== Segment start ==
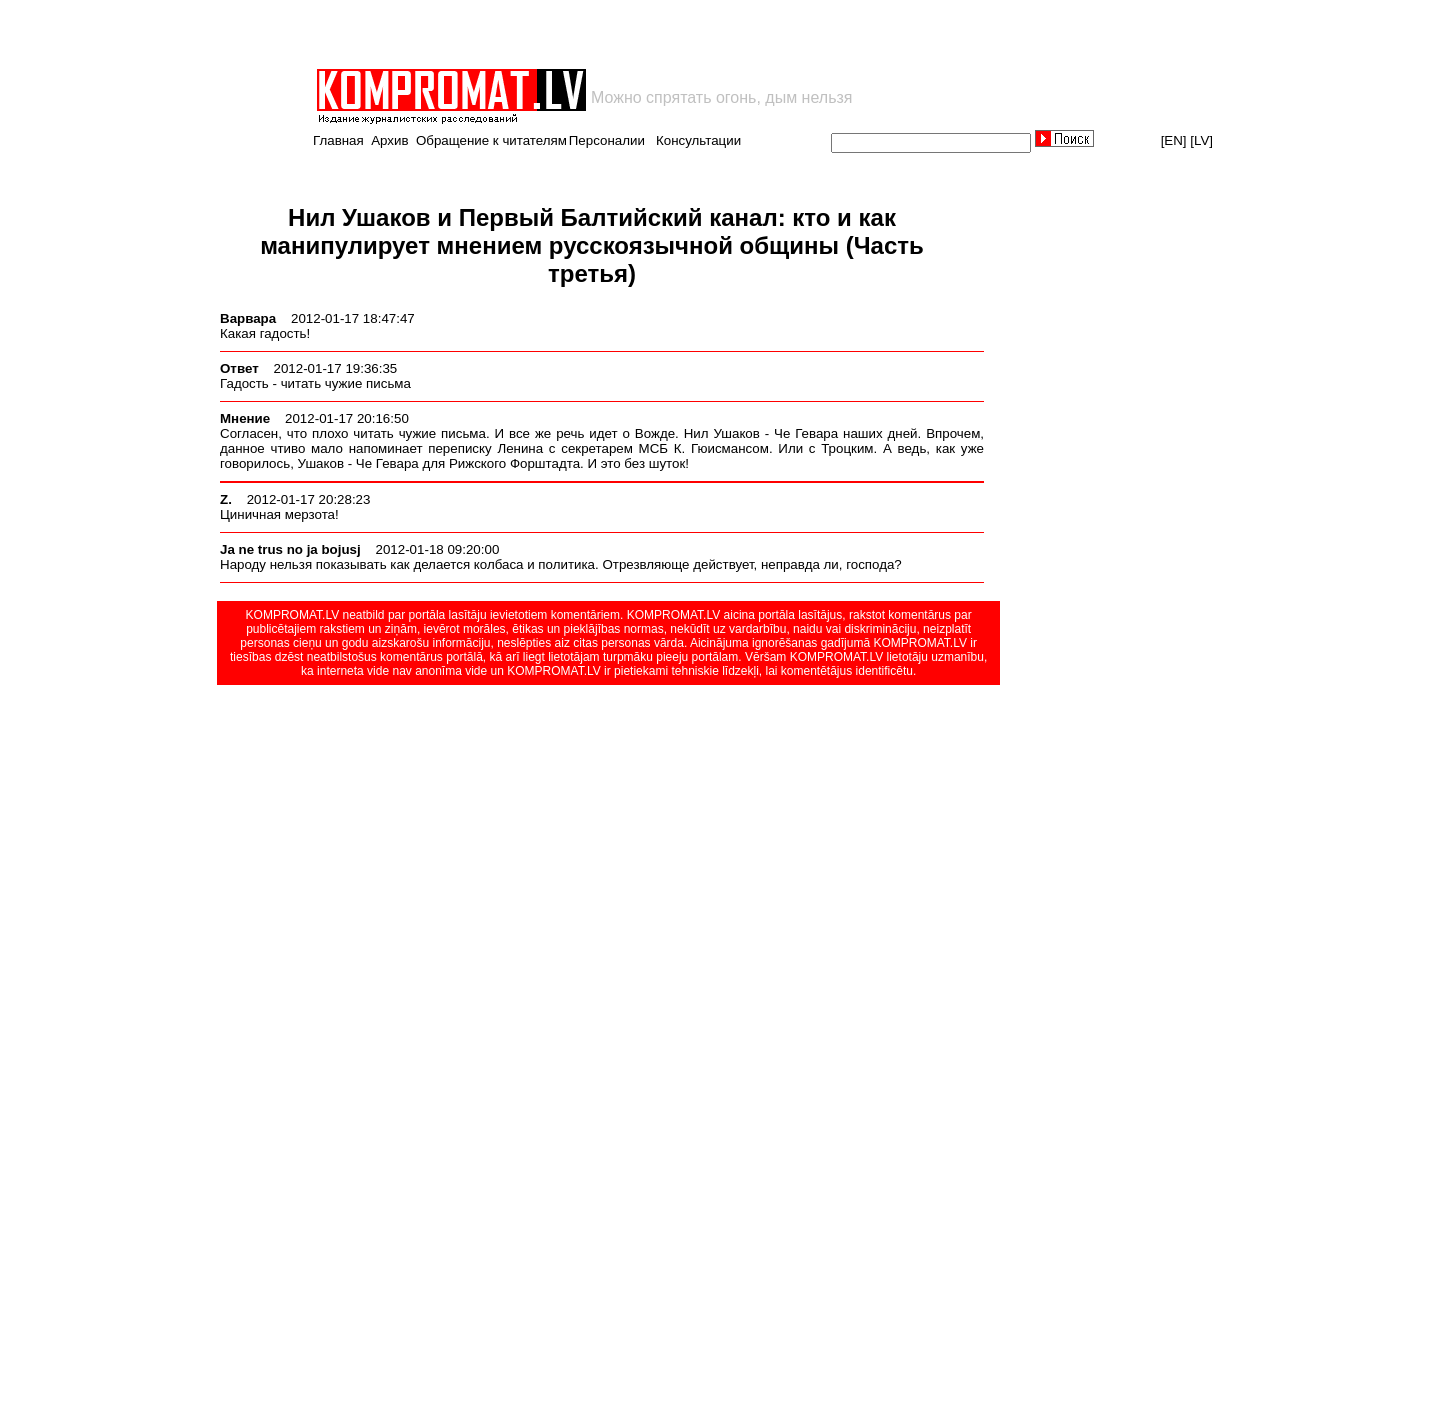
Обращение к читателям (491, 140)
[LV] (1201, 140)
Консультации (698, 140)
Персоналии (607, 140)
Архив (389, 140)
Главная (338, 140)
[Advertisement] (548, 34)
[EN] (1174, 140)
== Segment end ==
Restate the records word for word, omitting images.

Task answer:
Обращение к читателям (491, 140)
[LV] (1201, 140)
Консультации (698, 140)
Персоналии (607, 140)
Архив (389, 140)
Главная (338, 140)
[Advertisement] (548, 34)
[EN] (1174, 140)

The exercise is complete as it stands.